Members of the Belgian army have taken to the streets of Brussels in protest over changes to employment conditions. The situation escalated and police used tear gas and water cannon against them. Scuffles occurred outside the Ministry of Defense.
The protest was sparked by a government decision to hike the retirement age by seven years. Soldiers will also have to work a minimum period before qualifying for a pension.
The changes are set to come into force in January.
RT: This year the Belgian authorities declared a third-level terror threat. Yet the army, which is supposed to combat that very threat, is facing major changes to work conditions. Do these reforms come at a good time?
Jean Bricmont: No, but you see they make reforms wherever possible: to pensions, social security, health care, everybody is suffering from the cut backs. The army is also suffering from cut backs. But the problem I have is: Is the army really helping us fight terrorism or not? They can either fight terrorism abroad or in the territory of the country. Abroad I think they are not very useful because our role in the Middle East is very ambiguous, it is tied to NATO and to the US. And our role in Afghanistan doesn’t really help because I think we are not really fighting ISIS, we are also trying to overthrow Assad and it is an ambiguous role.
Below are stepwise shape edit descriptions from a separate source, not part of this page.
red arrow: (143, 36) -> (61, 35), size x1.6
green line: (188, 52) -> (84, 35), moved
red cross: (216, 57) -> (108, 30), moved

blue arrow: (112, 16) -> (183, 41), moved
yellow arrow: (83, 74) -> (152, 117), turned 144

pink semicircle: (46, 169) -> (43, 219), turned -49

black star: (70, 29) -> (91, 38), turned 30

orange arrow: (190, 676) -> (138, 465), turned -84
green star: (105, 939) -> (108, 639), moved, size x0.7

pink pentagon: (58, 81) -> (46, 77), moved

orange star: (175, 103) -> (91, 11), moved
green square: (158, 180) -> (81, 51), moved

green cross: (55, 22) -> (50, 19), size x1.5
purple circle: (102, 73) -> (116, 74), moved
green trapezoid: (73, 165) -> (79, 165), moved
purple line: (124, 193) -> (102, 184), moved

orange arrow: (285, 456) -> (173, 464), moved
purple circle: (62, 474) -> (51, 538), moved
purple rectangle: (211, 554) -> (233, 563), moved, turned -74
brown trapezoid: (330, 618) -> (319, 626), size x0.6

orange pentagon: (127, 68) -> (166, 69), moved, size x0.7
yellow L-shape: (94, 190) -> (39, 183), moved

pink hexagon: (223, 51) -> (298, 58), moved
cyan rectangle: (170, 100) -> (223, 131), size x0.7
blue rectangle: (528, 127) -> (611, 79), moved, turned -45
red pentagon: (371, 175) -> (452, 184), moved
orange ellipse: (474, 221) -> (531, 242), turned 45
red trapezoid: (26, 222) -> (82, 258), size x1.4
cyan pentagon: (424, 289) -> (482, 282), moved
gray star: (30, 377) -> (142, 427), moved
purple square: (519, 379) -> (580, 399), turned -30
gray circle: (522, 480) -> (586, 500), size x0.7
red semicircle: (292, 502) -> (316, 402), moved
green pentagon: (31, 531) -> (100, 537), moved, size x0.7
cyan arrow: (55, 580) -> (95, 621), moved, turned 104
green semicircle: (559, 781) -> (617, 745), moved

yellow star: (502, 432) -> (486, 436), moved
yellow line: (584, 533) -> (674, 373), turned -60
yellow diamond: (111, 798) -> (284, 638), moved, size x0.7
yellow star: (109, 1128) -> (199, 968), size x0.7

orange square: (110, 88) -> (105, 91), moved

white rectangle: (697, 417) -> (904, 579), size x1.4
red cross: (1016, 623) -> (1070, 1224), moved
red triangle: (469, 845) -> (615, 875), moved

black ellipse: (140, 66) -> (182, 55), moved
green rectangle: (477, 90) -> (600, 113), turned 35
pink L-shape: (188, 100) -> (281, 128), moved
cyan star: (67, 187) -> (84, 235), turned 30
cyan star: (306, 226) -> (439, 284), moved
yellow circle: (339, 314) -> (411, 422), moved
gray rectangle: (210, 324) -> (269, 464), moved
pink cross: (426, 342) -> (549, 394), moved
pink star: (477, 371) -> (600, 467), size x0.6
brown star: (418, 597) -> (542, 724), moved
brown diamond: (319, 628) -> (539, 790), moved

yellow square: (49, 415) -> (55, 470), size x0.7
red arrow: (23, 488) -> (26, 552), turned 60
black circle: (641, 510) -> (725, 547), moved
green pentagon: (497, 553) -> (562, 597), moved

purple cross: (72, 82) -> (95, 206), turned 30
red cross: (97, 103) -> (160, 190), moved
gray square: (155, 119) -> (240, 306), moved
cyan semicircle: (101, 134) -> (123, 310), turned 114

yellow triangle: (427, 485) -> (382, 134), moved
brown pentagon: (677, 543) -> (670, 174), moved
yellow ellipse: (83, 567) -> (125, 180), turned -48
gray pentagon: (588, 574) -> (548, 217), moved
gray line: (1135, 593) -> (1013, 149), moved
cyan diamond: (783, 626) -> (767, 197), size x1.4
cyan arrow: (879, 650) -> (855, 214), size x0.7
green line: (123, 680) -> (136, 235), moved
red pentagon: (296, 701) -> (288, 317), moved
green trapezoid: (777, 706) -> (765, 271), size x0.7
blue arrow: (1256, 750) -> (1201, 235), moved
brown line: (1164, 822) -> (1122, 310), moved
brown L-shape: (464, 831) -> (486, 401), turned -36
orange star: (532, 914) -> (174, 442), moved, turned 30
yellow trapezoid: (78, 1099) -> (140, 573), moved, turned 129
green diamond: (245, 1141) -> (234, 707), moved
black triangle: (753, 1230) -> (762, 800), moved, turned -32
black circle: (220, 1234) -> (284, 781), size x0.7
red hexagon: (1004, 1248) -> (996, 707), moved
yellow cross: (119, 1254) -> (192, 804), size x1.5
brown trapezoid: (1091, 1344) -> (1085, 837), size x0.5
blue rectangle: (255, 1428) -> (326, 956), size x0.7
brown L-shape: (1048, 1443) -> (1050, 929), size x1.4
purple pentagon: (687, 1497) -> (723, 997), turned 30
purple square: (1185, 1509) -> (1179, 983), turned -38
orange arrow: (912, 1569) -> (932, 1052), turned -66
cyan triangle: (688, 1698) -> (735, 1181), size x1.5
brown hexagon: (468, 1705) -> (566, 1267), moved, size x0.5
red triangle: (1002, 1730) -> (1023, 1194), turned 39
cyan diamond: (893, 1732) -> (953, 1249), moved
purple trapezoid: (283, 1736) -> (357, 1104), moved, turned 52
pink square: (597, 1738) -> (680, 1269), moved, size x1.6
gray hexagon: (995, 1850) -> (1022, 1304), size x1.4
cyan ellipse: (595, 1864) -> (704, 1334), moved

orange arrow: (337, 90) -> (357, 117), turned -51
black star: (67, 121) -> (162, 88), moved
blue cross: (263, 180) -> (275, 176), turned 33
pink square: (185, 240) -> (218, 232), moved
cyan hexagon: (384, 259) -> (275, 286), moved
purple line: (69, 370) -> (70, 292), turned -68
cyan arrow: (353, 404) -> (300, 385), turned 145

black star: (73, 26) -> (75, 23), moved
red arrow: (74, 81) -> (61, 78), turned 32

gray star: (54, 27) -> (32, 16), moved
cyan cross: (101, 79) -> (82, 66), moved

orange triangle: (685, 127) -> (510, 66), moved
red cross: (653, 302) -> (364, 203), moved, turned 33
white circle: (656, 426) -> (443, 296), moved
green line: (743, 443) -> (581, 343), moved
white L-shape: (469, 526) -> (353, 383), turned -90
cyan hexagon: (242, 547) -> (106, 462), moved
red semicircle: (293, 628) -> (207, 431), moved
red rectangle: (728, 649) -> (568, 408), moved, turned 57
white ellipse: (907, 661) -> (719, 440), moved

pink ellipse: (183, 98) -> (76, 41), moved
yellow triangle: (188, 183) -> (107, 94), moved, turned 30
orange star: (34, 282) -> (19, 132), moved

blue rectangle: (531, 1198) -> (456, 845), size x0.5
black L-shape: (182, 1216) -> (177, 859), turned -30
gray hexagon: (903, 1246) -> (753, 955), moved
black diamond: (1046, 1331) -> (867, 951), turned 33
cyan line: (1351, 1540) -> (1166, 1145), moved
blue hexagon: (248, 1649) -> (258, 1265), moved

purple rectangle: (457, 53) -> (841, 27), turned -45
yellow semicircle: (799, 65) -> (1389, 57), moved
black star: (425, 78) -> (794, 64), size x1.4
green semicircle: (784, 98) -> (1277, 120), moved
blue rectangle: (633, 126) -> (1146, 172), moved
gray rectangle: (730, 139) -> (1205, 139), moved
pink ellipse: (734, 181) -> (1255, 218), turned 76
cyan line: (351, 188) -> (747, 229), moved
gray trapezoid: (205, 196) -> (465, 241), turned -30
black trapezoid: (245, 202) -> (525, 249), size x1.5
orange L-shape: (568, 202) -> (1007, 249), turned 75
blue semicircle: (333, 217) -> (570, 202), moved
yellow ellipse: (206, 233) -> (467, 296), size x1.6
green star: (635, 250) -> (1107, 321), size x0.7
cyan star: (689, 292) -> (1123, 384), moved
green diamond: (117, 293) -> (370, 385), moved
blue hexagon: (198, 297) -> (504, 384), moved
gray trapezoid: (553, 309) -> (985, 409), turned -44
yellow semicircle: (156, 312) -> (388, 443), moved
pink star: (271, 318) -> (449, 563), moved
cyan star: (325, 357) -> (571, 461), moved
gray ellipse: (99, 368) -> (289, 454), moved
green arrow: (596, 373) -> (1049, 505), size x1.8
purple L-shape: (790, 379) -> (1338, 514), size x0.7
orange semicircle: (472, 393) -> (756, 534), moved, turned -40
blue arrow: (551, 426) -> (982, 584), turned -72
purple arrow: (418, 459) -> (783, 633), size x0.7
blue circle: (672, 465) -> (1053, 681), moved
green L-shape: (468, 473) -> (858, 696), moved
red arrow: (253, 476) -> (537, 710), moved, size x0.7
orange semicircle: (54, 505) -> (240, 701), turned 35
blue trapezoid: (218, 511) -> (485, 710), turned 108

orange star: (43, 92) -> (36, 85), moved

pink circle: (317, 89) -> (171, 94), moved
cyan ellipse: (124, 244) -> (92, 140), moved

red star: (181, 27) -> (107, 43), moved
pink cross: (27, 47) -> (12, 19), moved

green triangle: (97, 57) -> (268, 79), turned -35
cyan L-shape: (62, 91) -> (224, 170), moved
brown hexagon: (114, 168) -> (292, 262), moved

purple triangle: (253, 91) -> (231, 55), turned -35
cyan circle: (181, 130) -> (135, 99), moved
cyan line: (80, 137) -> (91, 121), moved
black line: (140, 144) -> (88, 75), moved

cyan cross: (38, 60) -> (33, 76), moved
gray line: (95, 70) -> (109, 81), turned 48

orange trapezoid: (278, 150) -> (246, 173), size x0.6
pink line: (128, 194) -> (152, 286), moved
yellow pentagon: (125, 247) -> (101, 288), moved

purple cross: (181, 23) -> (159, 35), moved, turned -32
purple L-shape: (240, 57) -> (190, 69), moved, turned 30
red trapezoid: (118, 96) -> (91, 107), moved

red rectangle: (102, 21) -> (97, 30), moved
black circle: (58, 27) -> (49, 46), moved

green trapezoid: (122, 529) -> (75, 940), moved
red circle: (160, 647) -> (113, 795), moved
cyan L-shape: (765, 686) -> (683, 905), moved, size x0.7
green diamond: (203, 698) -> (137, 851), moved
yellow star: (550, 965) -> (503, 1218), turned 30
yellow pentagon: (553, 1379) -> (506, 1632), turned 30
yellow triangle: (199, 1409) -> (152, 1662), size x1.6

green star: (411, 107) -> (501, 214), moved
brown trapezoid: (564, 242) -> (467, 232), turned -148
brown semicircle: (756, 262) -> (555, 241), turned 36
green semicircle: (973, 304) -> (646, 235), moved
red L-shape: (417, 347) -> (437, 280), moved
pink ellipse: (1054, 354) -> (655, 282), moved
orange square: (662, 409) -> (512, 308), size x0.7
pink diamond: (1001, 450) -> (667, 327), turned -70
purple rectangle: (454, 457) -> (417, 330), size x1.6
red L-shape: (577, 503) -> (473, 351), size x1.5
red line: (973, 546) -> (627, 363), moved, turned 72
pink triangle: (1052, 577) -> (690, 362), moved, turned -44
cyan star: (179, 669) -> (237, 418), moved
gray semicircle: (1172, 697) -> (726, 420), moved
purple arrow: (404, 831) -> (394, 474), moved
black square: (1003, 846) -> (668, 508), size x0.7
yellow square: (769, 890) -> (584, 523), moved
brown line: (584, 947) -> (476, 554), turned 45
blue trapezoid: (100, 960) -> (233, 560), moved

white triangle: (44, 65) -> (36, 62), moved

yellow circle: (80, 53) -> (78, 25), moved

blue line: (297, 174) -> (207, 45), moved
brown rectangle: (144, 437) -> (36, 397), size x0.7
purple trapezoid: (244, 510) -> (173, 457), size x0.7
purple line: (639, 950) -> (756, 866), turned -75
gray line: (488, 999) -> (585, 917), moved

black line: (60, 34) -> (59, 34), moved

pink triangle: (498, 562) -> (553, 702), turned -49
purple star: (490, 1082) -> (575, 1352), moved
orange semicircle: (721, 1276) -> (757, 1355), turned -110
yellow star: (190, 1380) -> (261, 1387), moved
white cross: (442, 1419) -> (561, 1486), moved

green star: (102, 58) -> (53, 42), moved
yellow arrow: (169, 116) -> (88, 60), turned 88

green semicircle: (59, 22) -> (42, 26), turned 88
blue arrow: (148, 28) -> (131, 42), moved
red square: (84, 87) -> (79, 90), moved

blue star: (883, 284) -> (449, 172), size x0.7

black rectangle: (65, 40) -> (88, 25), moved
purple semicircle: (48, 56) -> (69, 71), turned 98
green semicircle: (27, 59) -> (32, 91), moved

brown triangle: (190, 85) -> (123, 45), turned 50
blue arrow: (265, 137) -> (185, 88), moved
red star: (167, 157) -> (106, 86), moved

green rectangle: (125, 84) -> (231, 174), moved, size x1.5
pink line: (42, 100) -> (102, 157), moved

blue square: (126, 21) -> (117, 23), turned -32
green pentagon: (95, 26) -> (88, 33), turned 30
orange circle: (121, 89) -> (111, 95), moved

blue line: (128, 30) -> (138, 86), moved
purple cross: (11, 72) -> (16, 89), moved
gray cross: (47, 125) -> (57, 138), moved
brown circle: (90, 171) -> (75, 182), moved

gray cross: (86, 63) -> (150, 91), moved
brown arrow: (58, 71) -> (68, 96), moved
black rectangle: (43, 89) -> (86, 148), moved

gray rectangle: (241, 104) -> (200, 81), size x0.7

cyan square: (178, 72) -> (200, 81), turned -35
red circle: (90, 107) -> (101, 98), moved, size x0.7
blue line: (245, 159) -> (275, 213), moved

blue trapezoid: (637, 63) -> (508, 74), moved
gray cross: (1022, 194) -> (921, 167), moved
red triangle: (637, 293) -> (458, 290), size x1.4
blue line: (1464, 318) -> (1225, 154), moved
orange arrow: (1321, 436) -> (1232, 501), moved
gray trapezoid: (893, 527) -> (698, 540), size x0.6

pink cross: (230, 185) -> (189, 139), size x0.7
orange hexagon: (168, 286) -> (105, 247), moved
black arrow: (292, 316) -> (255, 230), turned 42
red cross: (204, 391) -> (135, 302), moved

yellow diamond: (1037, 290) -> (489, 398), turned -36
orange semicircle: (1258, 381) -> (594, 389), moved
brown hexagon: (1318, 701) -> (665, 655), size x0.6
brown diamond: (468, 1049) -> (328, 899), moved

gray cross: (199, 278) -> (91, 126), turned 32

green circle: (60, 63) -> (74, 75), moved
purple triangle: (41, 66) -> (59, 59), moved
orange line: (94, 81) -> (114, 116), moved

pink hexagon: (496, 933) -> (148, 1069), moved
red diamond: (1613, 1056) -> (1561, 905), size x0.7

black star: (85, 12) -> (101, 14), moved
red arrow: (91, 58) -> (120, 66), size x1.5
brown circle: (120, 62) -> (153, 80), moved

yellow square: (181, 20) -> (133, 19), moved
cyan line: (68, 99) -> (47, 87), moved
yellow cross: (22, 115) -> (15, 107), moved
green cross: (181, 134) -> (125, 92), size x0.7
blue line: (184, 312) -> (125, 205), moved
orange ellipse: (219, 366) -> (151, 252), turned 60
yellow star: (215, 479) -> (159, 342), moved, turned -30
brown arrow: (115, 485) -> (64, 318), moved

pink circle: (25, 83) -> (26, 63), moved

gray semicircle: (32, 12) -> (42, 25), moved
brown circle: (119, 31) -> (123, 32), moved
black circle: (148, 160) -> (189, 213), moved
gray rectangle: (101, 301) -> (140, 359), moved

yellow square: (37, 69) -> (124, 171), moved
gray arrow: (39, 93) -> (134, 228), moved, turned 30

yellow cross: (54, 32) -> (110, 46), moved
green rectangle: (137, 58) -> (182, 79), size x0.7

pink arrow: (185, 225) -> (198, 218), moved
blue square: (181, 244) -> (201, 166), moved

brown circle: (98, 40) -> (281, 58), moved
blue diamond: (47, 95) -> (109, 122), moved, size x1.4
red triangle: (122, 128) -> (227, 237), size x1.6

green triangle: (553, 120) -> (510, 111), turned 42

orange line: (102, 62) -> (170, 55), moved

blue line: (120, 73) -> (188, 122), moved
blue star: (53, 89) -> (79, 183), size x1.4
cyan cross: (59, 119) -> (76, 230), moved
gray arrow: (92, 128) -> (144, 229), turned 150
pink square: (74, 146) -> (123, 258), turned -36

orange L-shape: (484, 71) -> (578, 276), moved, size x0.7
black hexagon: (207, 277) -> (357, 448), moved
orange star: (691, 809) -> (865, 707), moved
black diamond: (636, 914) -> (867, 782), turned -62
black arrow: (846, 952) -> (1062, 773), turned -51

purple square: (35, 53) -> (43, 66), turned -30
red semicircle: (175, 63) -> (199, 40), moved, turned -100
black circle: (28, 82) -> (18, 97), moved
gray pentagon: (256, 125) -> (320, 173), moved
If you talk about inside [the country], then I don’t think it is the role of the army to fight terrorism inside because we are not really at war. There is army patrolling the streets in Brussels and other cities. But what does that change with terrorism? If I am a terrorist, I will just not do anything when they are there, I can wait five minutes and do something somewhere else. It is impossible to control terrorism by just having the army patrolling the streets.
We do fight terrorism by special operations, police methods, indicators, surveillance, etc. Obviously, the army is useless there. I don’t think the army is really protecting us. They used to protect us during the World Wars; at least, they tried to. But that was because we had conflict with our neighbors. Now we don’t have any conflicts. We are trying to make conflict through NATO with Russia, but Russia is not the enemy.
RT: We see anti-terror raids being carried out across Europe on a daily basis. So we can’t say governments aren’t taking any measures. What’s going wrong at present? Do you think is being done?
JB: Obviously not, but what should be done is not so clear because our policies encourage terrorism. The Western policies are complicated. Because on the one hand, we encourage terrorism by attacking those countries for no good reason, Libya, Syria, Iraq, etc. But also we encourage terrorism by actually supporting terrorists in Libya and Syria whenever they are told these terrorists could be used against a government that they didn’t like. Like they did in the 1980s with the Taliban or the mujahedin in Afghanistan against the Soviet Union. It is totally incoherent to try to fight terrorism and at the same time use them for political purposes… It’s a suicidal policy.